In all societies there are certain prejudices which affect the research studies. In case of interview as a technique the data may be influenced by context of the interview, the interaction of the participants, and participant's definition of the situation and if adequate rapport does not extend between them there might be communication barriers. Thus according to P.V Young interview sometimes carries a subjectivity. Finally it can also affect the field limitations as reported by Andre Beteille study of Sripuram village in Tanjore where the Brahmins did not allow him to visit the untouchable locality and ask their point of view.
Thus complete objectivity continues to be an elusive goal. The researcher should make his value preference clear in research monograph. Highly trained and skilled research workers should be employed. Various methods of data collection research should be used and the result obtained from one should be cross-checked with those from the other. Field limitations must be clearly stated in the research monograph.

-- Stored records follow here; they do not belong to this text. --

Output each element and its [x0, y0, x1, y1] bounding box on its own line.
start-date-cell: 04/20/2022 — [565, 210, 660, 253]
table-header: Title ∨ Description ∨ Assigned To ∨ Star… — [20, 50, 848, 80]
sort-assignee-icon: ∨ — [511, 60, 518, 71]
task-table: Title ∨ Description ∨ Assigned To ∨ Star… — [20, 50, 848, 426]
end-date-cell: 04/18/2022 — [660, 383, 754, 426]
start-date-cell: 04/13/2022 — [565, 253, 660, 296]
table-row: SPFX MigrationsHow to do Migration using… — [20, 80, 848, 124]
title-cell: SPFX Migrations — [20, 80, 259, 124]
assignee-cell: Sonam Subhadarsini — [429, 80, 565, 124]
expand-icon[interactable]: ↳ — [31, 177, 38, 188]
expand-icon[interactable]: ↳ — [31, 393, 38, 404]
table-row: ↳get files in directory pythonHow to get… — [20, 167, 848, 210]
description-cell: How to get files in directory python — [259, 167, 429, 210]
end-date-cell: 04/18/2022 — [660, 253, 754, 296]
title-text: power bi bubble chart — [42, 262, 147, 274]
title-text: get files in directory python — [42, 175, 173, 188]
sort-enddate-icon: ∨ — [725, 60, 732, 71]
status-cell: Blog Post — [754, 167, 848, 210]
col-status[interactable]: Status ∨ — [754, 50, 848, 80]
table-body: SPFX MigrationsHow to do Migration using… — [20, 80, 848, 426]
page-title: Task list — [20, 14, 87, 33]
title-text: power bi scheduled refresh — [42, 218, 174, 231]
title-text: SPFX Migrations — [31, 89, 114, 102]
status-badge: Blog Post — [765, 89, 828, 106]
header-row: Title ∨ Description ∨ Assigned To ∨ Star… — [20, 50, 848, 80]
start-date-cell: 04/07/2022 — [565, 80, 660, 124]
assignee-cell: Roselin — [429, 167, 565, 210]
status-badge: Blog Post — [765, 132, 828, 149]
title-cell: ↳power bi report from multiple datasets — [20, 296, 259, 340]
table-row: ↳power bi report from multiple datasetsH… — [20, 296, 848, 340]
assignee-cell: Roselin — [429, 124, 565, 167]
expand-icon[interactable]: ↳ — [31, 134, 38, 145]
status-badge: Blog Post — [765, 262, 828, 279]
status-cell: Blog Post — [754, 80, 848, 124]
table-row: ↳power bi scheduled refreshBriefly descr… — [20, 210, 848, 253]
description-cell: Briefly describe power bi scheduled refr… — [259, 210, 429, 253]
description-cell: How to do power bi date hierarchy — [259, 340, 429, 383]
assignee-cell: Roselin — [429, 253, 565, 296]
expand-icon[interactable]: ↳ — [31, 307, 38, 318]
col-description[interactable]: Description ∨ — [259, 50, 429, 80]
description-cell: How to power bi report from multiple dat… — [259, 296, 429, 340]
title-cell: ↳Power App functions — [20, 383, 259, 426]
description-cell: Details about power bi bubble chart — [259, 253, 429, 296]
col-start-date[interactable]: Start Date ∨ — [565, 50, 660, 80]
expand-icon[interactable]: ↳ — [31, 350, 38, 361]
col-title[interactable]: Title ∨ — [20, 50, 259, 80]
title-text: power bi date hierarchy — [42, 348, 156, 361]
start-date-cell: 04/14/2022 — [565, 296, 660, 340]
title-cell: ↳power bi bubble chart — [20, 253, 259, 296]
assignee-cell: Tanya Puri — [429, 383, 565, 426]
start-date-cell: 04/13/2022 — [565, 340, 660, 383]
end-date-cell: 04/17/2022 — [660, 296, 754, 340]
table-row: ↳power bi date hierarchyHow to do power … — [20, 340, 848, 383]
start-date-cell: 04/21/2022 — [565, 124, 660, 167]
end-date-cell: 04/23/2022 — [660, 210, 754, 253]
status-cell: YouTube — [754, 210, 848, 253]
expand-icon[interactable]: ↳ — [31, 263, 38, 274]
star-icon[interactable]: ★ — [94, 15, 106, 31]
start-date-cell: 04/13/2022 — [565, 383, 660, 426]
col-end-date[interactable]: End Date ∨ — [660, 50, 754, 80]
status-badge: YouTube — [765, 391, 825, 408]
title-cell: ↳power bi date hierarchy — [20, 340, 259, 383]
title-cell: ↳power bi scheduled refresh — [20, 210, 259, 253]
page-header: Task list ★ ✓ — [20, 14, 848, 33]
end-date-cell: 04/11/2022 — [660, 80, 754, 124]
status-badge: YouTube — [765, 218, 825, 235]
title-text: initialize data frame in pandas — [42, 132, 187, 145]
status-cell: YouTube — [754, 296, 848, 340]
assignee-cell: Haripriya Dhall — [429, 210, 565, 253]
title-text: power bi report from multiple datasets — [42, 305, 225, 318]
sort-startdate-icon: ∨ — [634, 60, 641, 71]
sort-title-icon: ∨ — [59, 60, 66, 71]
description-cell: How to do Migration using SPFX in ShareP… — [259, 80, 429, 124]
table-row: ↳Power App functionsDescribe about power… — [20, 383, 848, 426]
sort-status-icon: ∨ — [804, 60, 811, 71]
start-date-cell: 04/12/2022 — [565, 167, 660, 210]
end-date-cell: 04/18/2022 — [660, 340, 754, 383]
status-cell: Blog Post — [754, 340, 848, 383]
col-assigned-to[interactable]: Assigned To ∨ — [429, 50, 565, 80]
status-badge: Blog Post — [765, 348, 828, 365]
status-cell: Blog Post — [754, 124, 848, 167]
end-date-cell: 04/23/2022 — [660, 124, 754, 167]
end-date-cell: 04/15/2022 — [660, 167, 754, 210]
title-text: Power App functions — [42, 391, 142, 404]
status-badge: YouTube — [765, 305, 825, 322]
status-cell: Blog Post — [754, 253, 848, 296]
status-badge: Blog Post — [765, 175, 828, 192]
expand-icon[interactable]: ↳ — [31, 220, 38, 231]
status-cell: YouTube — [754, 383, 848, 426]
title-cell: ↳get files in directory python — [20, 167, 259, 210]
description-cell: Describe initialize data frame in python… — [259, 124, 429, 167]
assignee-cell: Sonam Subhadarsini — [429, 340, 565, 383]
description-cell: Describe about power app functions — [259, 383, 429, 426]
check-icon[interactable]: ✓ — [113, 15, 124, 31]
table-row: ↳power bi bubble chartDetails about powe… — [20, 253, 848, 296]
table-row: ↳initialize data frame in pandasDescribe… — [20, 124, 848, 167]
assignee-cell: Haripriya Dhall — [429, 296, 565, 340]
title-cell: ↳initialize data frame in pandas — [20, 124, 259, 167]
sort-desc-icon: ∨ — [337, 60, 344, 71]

Sociology as a value-free science


The subject matter of sociology is human behavior in society. All social behavior is guided by values. Thus the study of social behavior can never be value-free if value freedom is interpreted in the sense of absence of values because values of the society under investigation form a part of the social facts to be studied by sociology. Moreover social research is in itself a type of social behavior and is guided by the value of search for true knowledge. Then what is meant as clarified by Max Weber value-free sociology means that the sociologist while carrying social research must confine called value relevance. Thus the values can operate at three levels:

  • At the level of philological interpretation.
  • At the level of ethical interpretation in assigning value to an object of enquiry.
  • At the level of rational interpretation in which the sociologists seeks the meaningful relationship between phenomena in terms of causal analysis. The point of value interpretation is to establish the value towards which an activity is directed.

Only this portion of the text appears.